乏しい光を頼りにルナリアを必死に捜した。
それでも見つからない。
翌日も朝から捜索が開始され、その次の日も、次の日も捜し続けた。
海に落ちたことは捜し始めたときから明白だった。
この町の者であれば、その意味するところはわかっていただろうに、誰しも捜さずにはいられなかった。
それでも、時間とともに諦めムードが漂い始め、それと比例するように冷静さを取り戻し始め、あの晩何があったのか、その点に頭が回るようになっていく。
イーノとその母親に話を聞いたところ、落ちたきっかけはイーノを助けたことらしかった。
いいや、イーノを助けたときはまだ無事だった。
その後、何があったのかは、二人とも必死だったせいか、夜だったせいか、曖昧にしかわからなかった。
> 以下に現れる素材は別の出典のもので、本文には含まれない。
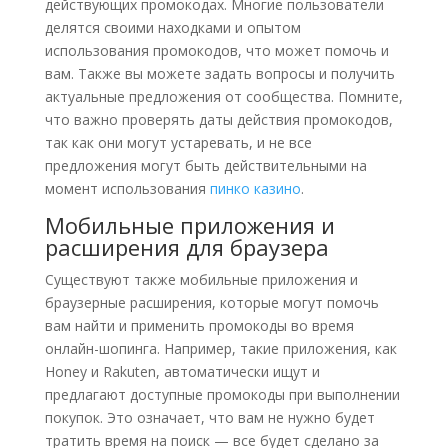
действующих промокодах. Многие пользователи
делятся своими находками и опытом
использования промокодов, что может помочь и
вам. Также вы можете задать вопросы и получить
актуальные предложения от сообщества. Помните,
что важно проверять даты действия промокодов,
так как они могут устаревать, и не все
предложения могут быть действительными на
момент использования
пинко казино
.
Мобильные приложения и
расширения для браузера
Существуют также мобильные приложения и
браузерные расширения, которые могут помочь
вам найти и применить промокоды во время
онлайн-шопинга. Например, такие приложения, как
Honey и Rakuten, автоматически ищут и
предлагают доступные промокоды при выполнении
покупок. Это означает, что вам не нужно будет
тратить время на поиск — все будет сделано за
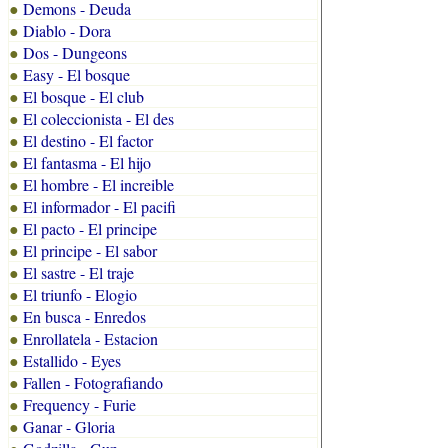
Demons - Deuda
●
Diablo - Dora
●
Dos - Dungeons
●
Easy - El bosque
●
El bosque - El club
●
El coleccionista - El des
●
El destino - El factor
●
El fantasma - El hijo
●
El hombre - El increible
●
El informador - El pacifi
●
El pacto - El principe
●
El principe - El sabor
●
El sastre - El traje
●
El triunfo - Elogio
●
En busca - Enredos
●
Enrollatela - Estacion
●
Estallido - Eyes
●
Fallen - Fotografiando
●
Frequency - Furie
●
Ganar - Gloria
●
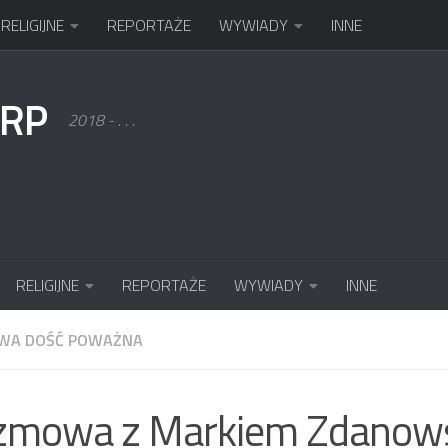
RELIGIJNE
REPORTAŻE
WYWIADY
INNE
KRP
2018 - . . .
RELIGIJNE
REPORTAŻE
WYWIADY
INNE
WA DOŚĆ POWAŻNA
zmowa z Markiem Zdanow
何はともあれ、現場の状況とあわせ、ルナリアが転落した原因はこう結論づけられた。
「柵が壊れたせいだ」
確かに、柵が壊れていた。
祭りの日に向けて修繕したはずの柵が。
僕が修繕を担当した柵の一部が……。
一ヶ月後、ルナリアの捜索は尻つぼみとなり、最後まで残ったのはリースベルと僕の二人だけ。
ルナリアの母親はショックのあまり寝込んでしまい、リースベルはというと、何かに取り憑かれたようにルナリアを捜し続けていた。
僕だってそうだ。
だが、リースベルも日に日にやつれていき、とうとう、捜索も、町長としての仕事もせずに、一日中酒を飲むようになってしまった。
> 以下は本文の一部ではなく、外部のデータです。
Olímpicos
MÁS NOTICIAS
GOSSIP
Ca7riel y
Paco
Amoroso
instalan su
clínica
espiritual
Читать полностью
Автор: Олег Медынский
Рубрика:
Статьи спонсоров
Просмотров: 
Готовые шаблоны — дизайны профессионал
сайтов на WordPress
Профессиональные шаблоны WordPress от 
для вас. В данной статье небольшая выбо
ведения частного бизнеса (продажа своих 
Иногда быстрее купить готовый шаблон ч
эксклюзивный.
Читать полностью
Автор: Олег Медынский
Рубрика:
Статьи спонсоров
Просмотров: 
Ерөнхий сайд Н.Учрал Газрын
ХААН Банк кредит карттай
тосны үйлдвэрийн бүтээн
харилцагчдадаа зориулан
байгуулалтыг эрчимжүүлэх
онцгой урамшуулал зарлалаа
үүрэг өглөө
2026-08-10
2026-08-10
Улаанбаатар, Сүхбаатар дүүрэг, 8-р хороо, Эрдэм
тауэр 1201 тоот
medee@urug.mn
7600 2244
それからさらに二ヶ月後、つまりはルナリアが消えてから三ヶ月後。
僕だけはまだ捜し続けていた。
捜さずにはいられなかった。
ルナリアが生きていると信じるほかなかった。
だって、僕のせいでルナリアは……。
全てを放り出してルナリアを捜し続ける僕に、町の人達はだんだんと愛想をつかしていき、誰も口を聞いてくれなくなった。
だから、僕も町に愛想をつかせ、町を飛び出した。
いいや、町には居場所がなくて、そこにいたら思い出すものが多すぎて、ただただ、町から逃げ出したかったのかもしれない。
それでもその前に、リースベルにだけは会いに行った。
謝罪の言葉はうまく言えなかった。
町を出ていくこと、ルナリアを捜し続けることだけはしっかりと伝えた。
その間も、リースベルはこちらに背を向けたまま、ずっと酒を飲んでいた。
「お世話になりました。また、いつか、お会いできたら……」
「ちょっと待て……」
出て行こうとすると、リースベルは一言だけ発し、壁に立てかけてあった長剣と短剣を指差した。
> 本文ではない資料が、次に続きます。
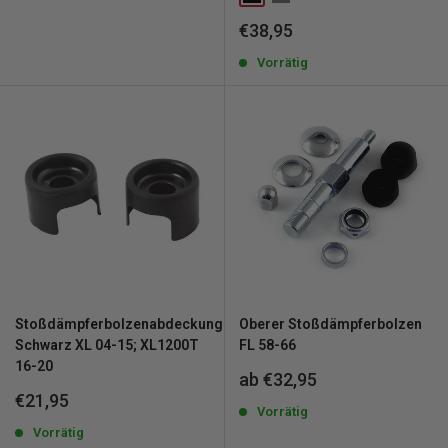
Sonderpreis
€38,95
Vorrätig
Stoßdämpferbolzenabdeckungssatz
Oberer Stoßdämpferbolzen
Schwarz XL 04-15; XL1200T
FL 58-66
16-20
Sonderpreis
ab €32,95
Sonderpreis
€21,95
Vorrätig
Vorrätig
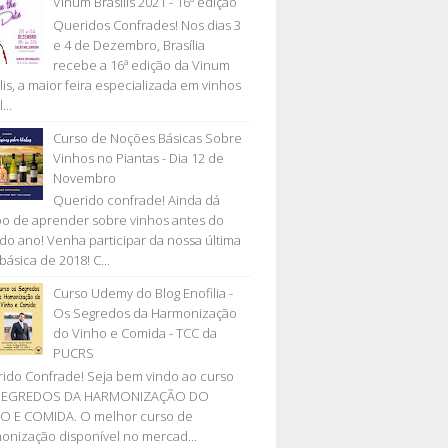
Vinum Brasilis 2021 - 16ª edição
Queridos Confrades! Nos dias 3
e 4 de Dezembro, Brasília
recebe a 16ª edição da Vinum
lis, a maior feira especializada em vinhos
...
Curso de Noções Básicas Sobre
Vinhos no Piantas - Dia 12 de
Novembro
Querido confrade! Ainda dá
o de aprender sobre vinhos antes do
l do ano! Venha participar da nossa última
básica de 2018! C...
Curso Udemy do Blog Enofilia -
Os Segredos da Harmonização
do Vinho e Comida - TCC da
PUCRS
ido Confrade! Seja bem vindo ao curso
SEGREDOS DA HARMONIZAÇÃO DO
O E COMIDA. O melhor curso de
onização disponível no mercad...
それだけだったけど、餞別にこれを持っていけ、ということだと察した。
それとも、ルナリアのことを託す、という意味だったのかもしれない……。
その長剣と短剣を持って町を飛び出したとき、これからどうするかなんて一ミリも考えていなかった。
それでも、その日を生きるための金を稼ぎ、各地を回り、ルナリアを捜し続けなければならない。
こうして、自然と足が向いた先は冒険者ギルドだった。
そして、それから半年。
なんの手がかりもなく……。
「お客さん、お客さん! 到着しましたよ!」
気づけば、他の乗客はいなくなっていた。
悪夢に加え、叩き起こされたせいで寝覚めが悪いけど、新たな町に来たんだ。
今回こそ、ルナリアに繋がる有益な情報があるはずさ。
そんな前向きな気持ちを抱ける心は、とうに消え去っていた。